Alibaba's AliExpress became the largest e-commerce platform in Russia in 2016, with around 22.56 million users in the country, GQ China reported on Tuesday.
AliExpress, the company's international wing, is a wholesale site that serves 243 countries and regions such as Russia and Brazil.
Russia is a major overseas market for Alibaba, mainly due to the country's reliance on cheap but high-quality Chinese commodities such as daily necessities and clothes, according to Lu Zhenwang, founder of Shanghai Wanqing Commerce Consulting.
"For most small and medium-sized Russian retailers who cooperate with Chinese e-commerce platforms, their costs will not drop if they import Chinese products through traditional means. But selling goods on cross-border e-commerce platforms is more convenient and efficient, considering Russia's low population density," he told the Global Times on Tuesday.
Liu Dingding, an independent Internet industry analyst, told the Global Times on Tuesday that China's "One Belt and One Road" initiative, the strategic cooperation between the two countries and geographic proximity are inherent advantages for cross-border e-commerce between China and Russia.
Russia is the second-largest destination for China's cross-border e-commerce exports, Commerce Minister Gao Hucheng said at a press conference in Beijing on Tuesday. Cross-border e-commerce totaled $1.2 billion in the first half of 2016, characterized by rapid growth, various products and diversified selling methods, he said.
In the fourth quarter of 2016, Alibaba's revenue from the international commerce retail business reached 2.45 billion yuan ($353 million), an increase of 288 percent from the same period of 2015. The growth mainly came from the revenue of AliExpress and the consolidation of Singapore e-commerce firm Lazada, according to a statement on the company's website in January.
The number of visitors on AliExpress' website surpassed 15.6 million each month and on average, some 300,000 packages are sent from China to Russia every day, statistics from Fuzhou Customs showed in December 2016.
However, the e-commerce giant's expansion into Russia has not gone smoothly, because it faced the challenges of local e-commerce platforms' opposition and an underdeveloped express delivery system.
Some local platforms asked Russian authorities to lower the duty-free cross-border shopping quota to 33 euros ($34.78) per month from 1,000 euros to protect their interests, GQ China reported on Tuesday.
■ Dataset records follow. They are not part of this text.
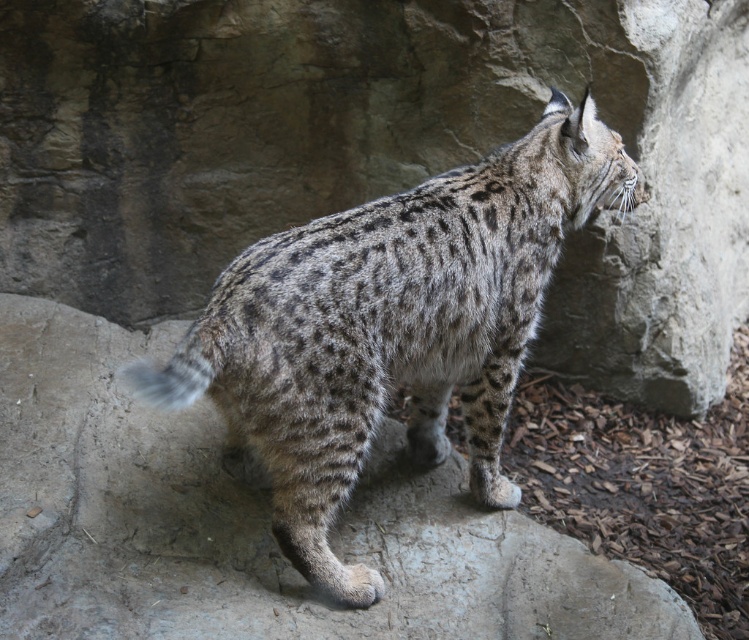 You are a zookeeper trying to observe the spotted fur cat at center from a safe distance. You notice a gray textured rock at center in the enclosure. Which object is closer to you, the zookeeper?

The gray textured rock at center is closer to you than the spotted fur cat at center because it is further to the viewer.

You are a zookeeper observing the enclosure. You notice the gray textured rock at center and the spotted fur cat at center. Which object is positioned to the left of the other?

The gray textured rock at center is to the left of the spotted fur cat at center. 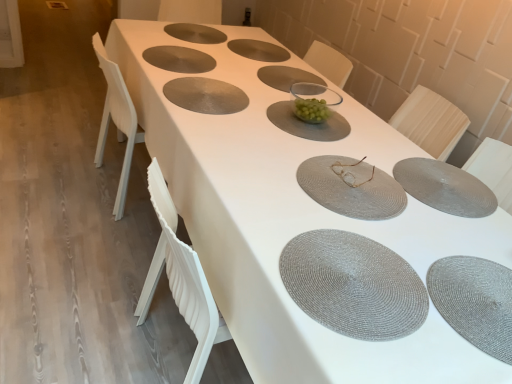 The width and height of the screenshot is (512, 384). Find the location of `free space in front of matte gray placemat at upper center, the 7th tableware ordered from the bottom`. free space in front of matte gray placemat at upper center, the 7th tableware ordered from the bottom is located at coordinates (181, 80). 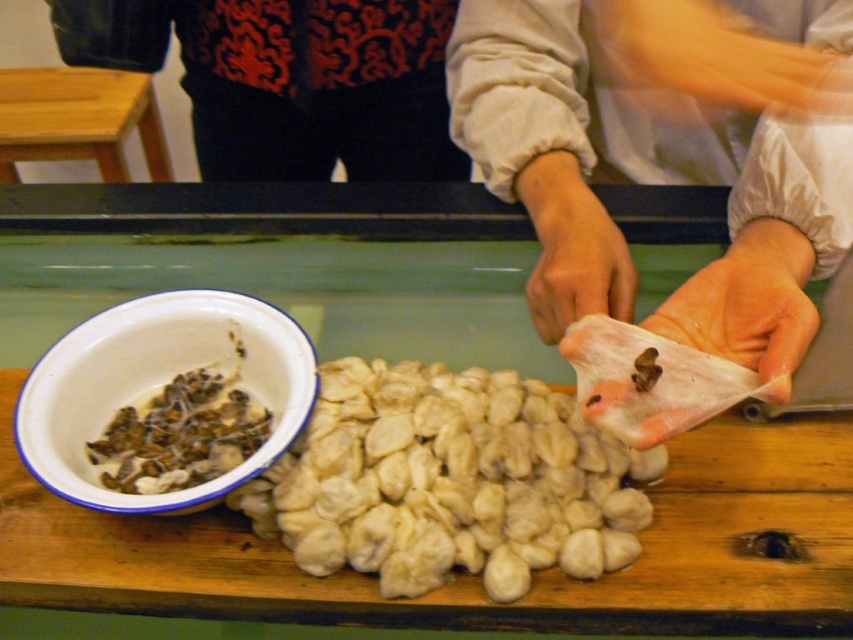 Question: Which point appears closest to the camera in this image?

Choices:
 (A) (399, 65)
 (B) (519, 288)
 (C) (395, 392)

Answer: (C)

Question: Is wooden table at center to the left of white dough dumplings at center from the viewer's perspective?

Choices:
 (A) yes
 (B) no

Answer: (A)

Question: Which object appears closest to the camera in this image?

Choices:
 (A) wooden table at center
 (B) white paper at center
 (C) wooden table at left

Answer: (B)

Question: Which point is farther from the camera taking this photo?

Choices:
 (A) (128, 419)
 (B) (268, 536)

Answer: (A)

Question: Does white dough dumplings at center have a greater width compared to white enamel bowl at lower left?

Choices:
 (A) no
 (B) yes

Answer: (B)

Question: Is white paper at center above wooden table at left?

Choices:
 (A) no
 (B) yes

Answer: (A) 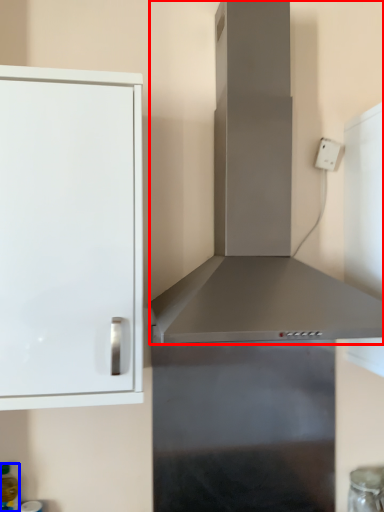 Question: Among these objects, which one is nearest to the camera, vent (highlighted by a red box) or bottle (highlighted by a blue box)?

Choices:
 (A) vent
 (B) bottle

Answer: (A)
A well-developed logistics system is very important for e-commerce platforms, but the express delivery industry in Russia is still in its early stages, compared with China, domestic news portal people.com.cn reported in December 2016.
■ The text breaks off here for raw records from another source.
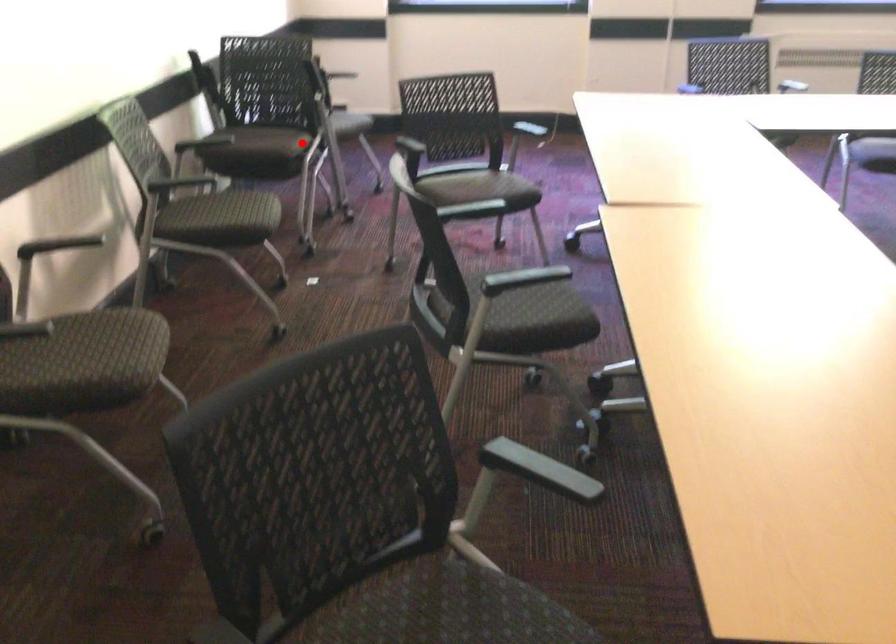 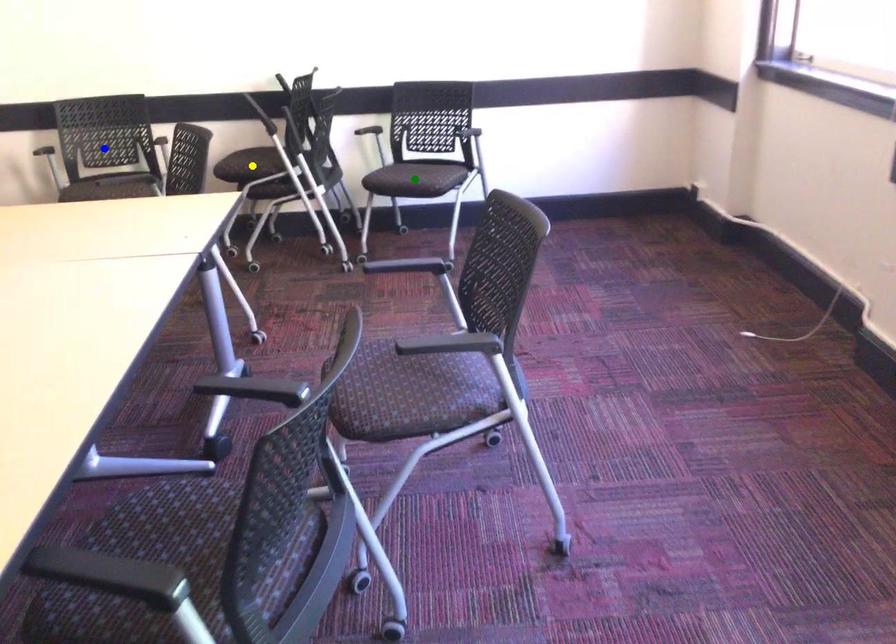 Question: I am providing you with two images of the same scene from different viewpoints. A red point is marked on the first image. You are given multiple points on the second image. Which spot in image 2 lines up with the point in image 1?

Choices:
 (A) green point
 (B) yellow point
 (C) blue point

Answer: (B)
About 95 percent of AliExpress' packages to Russia are sent by ordinary mail, which means that buyers can't track their items during the 15- to 30-day delivery period, according to the report.
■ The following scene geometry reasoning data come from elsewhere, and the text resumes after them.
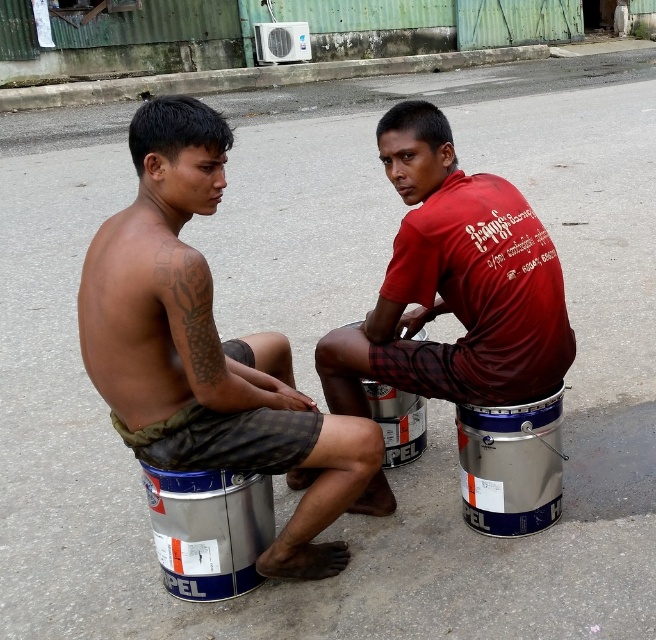 Is matte black torso at left to the left of matte red shirt at center from the viewer's perspective?

Yes, matte black torso at left is to the left of matte red shirt at center.

Who is shorter, matte black torso at left or matte red shirt at center?

With less height is matte red shirt at center.

Where is `matte black torso at left`? Image resolution: width=656 pixels, height=640 pixels. matte black torso at left is located at coordinates (x=207, y=348). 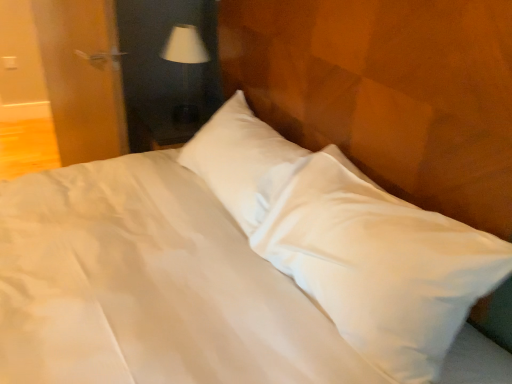 Question: From their relative heights in the image, would you say white fabric lampshade at upper center is taller or shorter than white plastic electric outlet at upper left?

Choices:
 (A) tall
 (B) short

Answer: (A)

Question: Based on their positions, is white fabric lampshade at upper center located to the left or right of white plastic electric outlet at upper left?

Choices:
 (A) left
 (B) right

Answer: (B)

Question: Which object is the closest to the white fabric lampshade at upper center?

Choices:
 (A) white plastic electric outlet at upper left
 (B) wooden door at left

Answer: (B)

Question: Which object is the farthest from the wooden door at left?

Choices:
 (A) white plastic electric outlet at upper left
 (B) white fabric lampshade at upper center

Answer: (A) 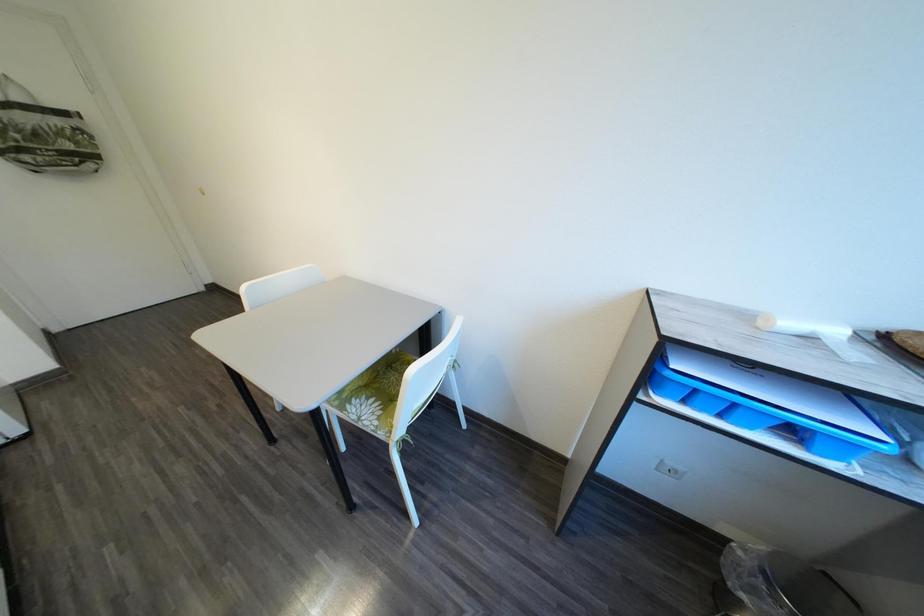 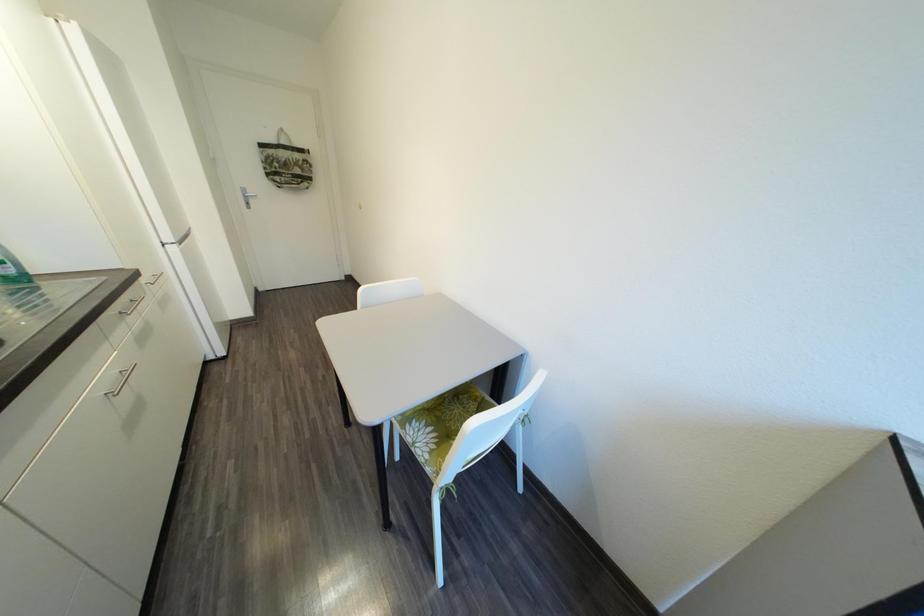 Question: The images are taken continuously from a first-person perspective. In which direction is your viewpoint rotating?

Choices:
 (A) Left
 (B) Right
 (C) Up
 (D) Down

Answer: (A) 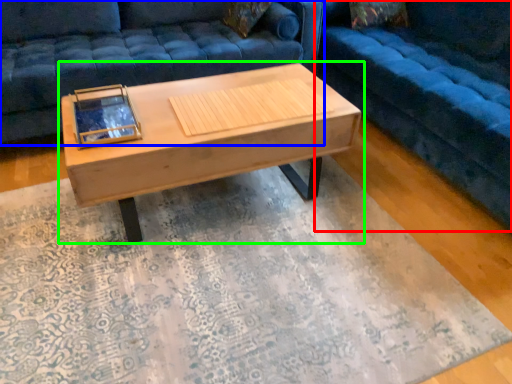 Question: Estimate the real-world distances between objects in this image. Which object is farther from studio couch (highlighted by a red box), studio couch (highlighted by a blue box) or coffee table (highlighted by a green box)?

Choices:
 (A) studio couch
 (B) coffee table

Answer: (A) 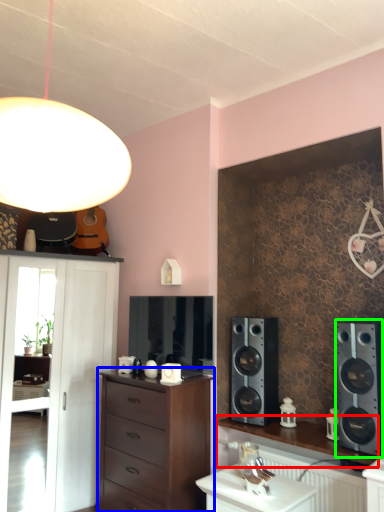 Question: Estimate the real-world distances between objects in this image. Which object is closer to desk (highlighted by a red box), chest of drawers (highlighted by a blue box) or speaker (highlighted by a green box)?

Choices:
 (A) chest of drawers
 (B) speaker

Answer: (B) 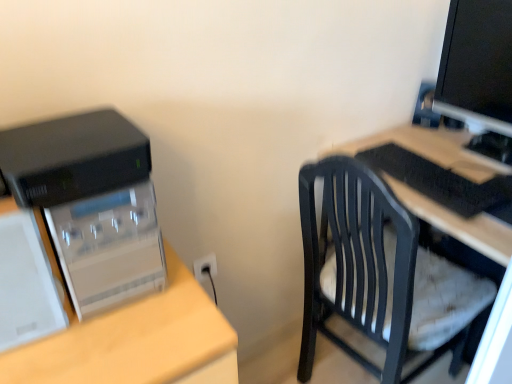 Where is `free region under black plastic keyboard at right (from a real-world perspective)`? free region under black plastic keyboard at right (from a real-world perspective) is located at coordinates (424, 187).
"The slow delivery shows that cross-border e-commerce will not be a mainstream choice for commodities exported to Russia. Russians' preference for cheap but high-quality Chinese products instead of high-end brands is another bottleneck for the longer-term development of Alibaba's cross-border business in the country," Lu said.
Alibaba's logistics arm (comprising Cainiao and AliExpress) announced in January plans to upgrade its logistics service to countries including Russia, Belarus and Ukraine starting from February 7, domestic news outlet ce.cn reported. As part of the upgrading, sellers must provide tracking numbers to customers.
"We continue to see opportunities in overseas markets where we bring a unique value proposition to merchants and consumers," Alibaba said in the statement on its website.
AliExpress will develop markets in remote areas of Russia to bring convenience to consumers in these areas, according to the people.com.cn report.
However, Liu said the potential for cross-border e-commerce is limited as physical retailing in Russia is highly developed.